Une gestion plus équitable de l’eau
Le contraste entre Ténira et Le Rocher met en lumière deux approches très différentes de la gestion de la ressource en eau. D’un côté, un territoire confronté à une pression croissante liée à l’intensification des usages agricoles et à la multiplication des forages ; de l’autre, une organisation fondée sur la réutilisation d’eaux traitées et la mutualisation des infrastructures, offrant une alternative plus durable.
Dans ce contexte, la question de la valorisation des eaux épurées revient au centre des débats. À proximité de la station d’épuration de Sidi Bel-Abbès, leur mobilisation pour l’irrigation représente une option techniquement disponible, susceptible de réduire la pression exercée sur les nappes phréatiques et d’élargir l’accès à l’eau pour les exploitants agricoles.
Comme le souligne M. Djebbar : « L’exploitation agricole des eaux épurées constitue une solution majeure et immédiatement disponible. C’est une ressource possible pour tous les exploitants dont les terres sont situées en aval des stations d’épuration. »
Cette approche s’inscrit dans une réflexion plus large sur la nécessité d’un encadrement renforcé des usages. Plusieurs acteurs soulignent l’importance de mieux réguler les prélèvements, de conditionner l’accès à l’eau à des pratiques agricoles maîtrisées et de restaurer les milieux fragilisés. La question n’est plus uniquement celle de la disponibilité de la ressource, mais également celle de sa répartition et de sa gestion collective.
Dans cette perspective, la réutilisation des eaux épurées constitue l’un des leviers permettant de concilier activité agricole et préservation des ressources. Elle s’inscrit dans une logique de long terme qui repose sur un cadre réglementaire adapté, un accompagnement technique des exploitants et une coordination renforcée entre les différents acteurs du territoire.
Une gestion de l’eau à repenser à l’échelle territoriale
L’exemple du Rocher met en lumière deux réalités contrastées au sein d’un même territoire. D’un côté, une agriculture qui s’appuie sur la réutilisation des eaux épurées et parvient à limiter la pression sur les ressources naturelles. De l’autre, des zones comme Ténira, où la dépendance aux forages profonds et aux prélèvements intensifs continue de fragiliser les nappes phréatiques.
Ce contraste souligne l’importance d’une gestion plus coordonnée et mieux planifiée de la ressource en eau à l’échelle locale. La disponibilité d’eaux traitées, aujourd’hui partiellement inexploitées, ouvre des perspectives pour sécuriser l’irrigation agricole, à condition que les infrastructures, les cadres réglementaires et les mécanismes de suivi soient adaptés.

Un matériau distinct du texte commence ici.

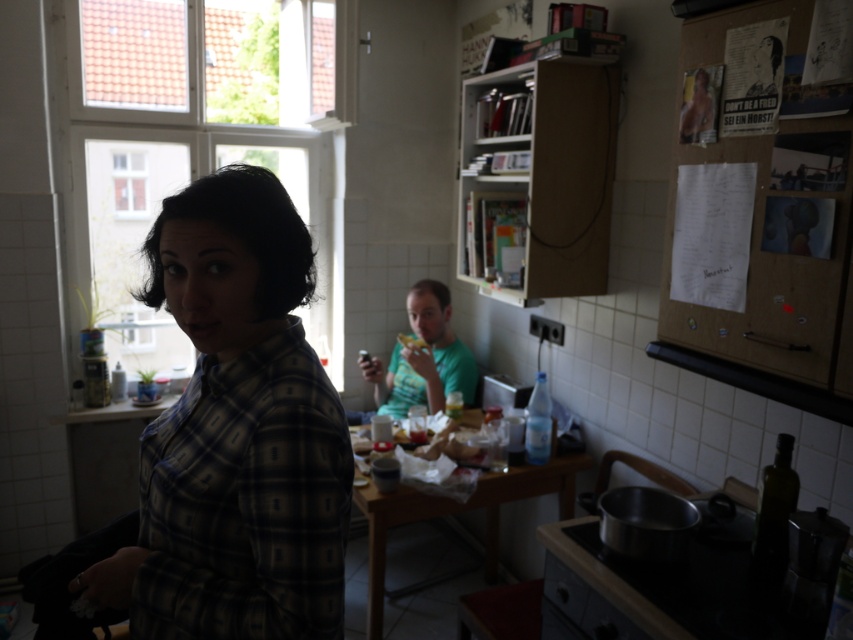 What are the coordinates of the plaid shirt at center?

The plaid shirt at center is located at coordinates point (235, 433).

You are standing at the entrance of the room and want to locate the green matte shirt at center. According to the coordinates provided, in which direction should you look relative to the center of the image?

The green matte shirt at center is located at point (422,356), which is slightly to the right and just below the center of the image. Therefore, you should look slightly to the right and a bit downward from the center to find it. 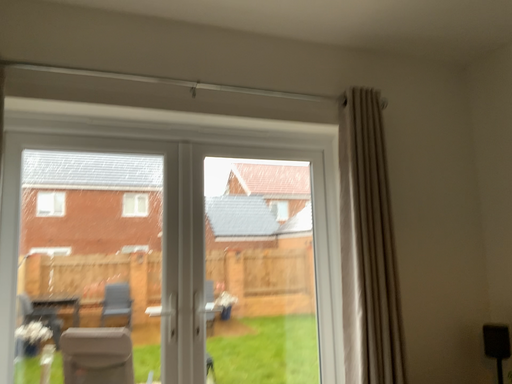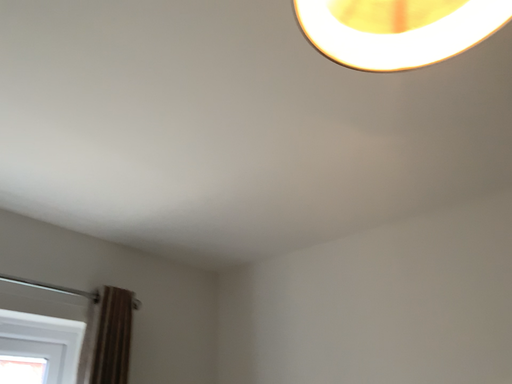 Question: Which way did the camera rotate in the video?

Choices:
 (A) rotated upward
 (B) rotated downward

Answer: (A) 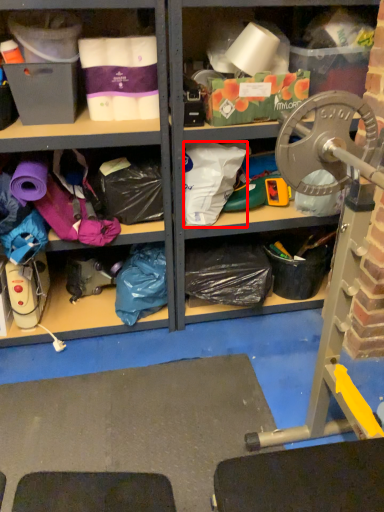 Question: From the image, what is the correct spatial relationship of clothing (annotated by the red box) in relation to clothing?

Choices:
 (A) left
 (B) right

Answer: (B) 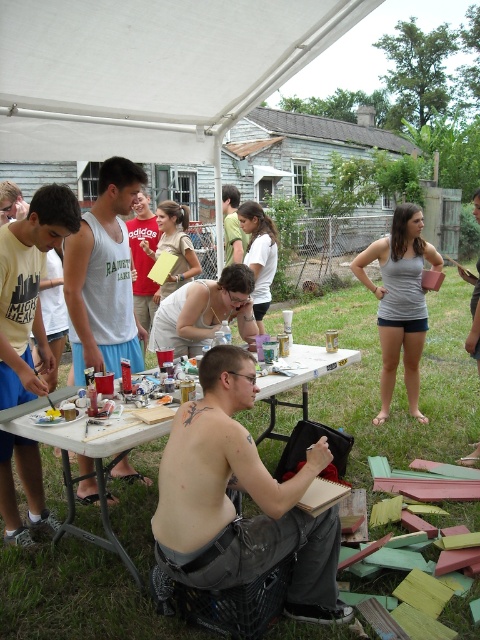 Is white tank top at center to the left of smooth white tank top at center from the viewer's perspective?

Indeed, white tank top at center is positioned on the left side of smooth white tank top at center.

Who is more forward, (66, 246) or (228, 241)?

Point (66, 246)

Where is `white tank top at center`? white tank top at center is located at coordinates 104,275.

Is white tank top at center to the right of white plastic table at center from the viewer's perspective?

Correct, you'll find white tank top at center to the right of white plastic table at center.

Is point (107, 308) more distant than point (127, 566)?

Yes.

Locate an element on the screen. white tank top at center is located at coordinates (104, 275).

Who is lower down, matte white tank top at left or white tank top at center?

matte white tank top at left is lower down.

Does matte white tank top at left appear on the right side of white tank top at center?

Incorrect, matte white tank top at left is not on the right side of white tank top at center.

Locate an element on the screen. The image size is (480, 640). matte white tank top at left is located at coordinates (28, 289).

Where is `matte white tank top at left`? matte white tank top at left is located at coordinates (28, 289).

Les autorités locales rappellent que plusieurs leviers peuvent être mobilisés pour améliorer la gestion de l’eau, notamment l’amélioration des réseaux de distribution, l’encadrement des prélèvements, la modernisation des pratiques agricoles et le renforcement du suivi technique. Dans ce contexte, la valorisation des eaux épurées constitue l’une des pistes envisagées pour réduire la pression sur les nappes souterraines et assurer une répartition plus équilibrée de la ressource entre les différents usages.
L’expérience du Rocher fournit un cas d’étude utile pour évaluer les conditions dans lesquelles une gestion intégrée de l’eau peut contribuer à atténuer les tensions hydriques, sans toutefois en constituer une solution universelle.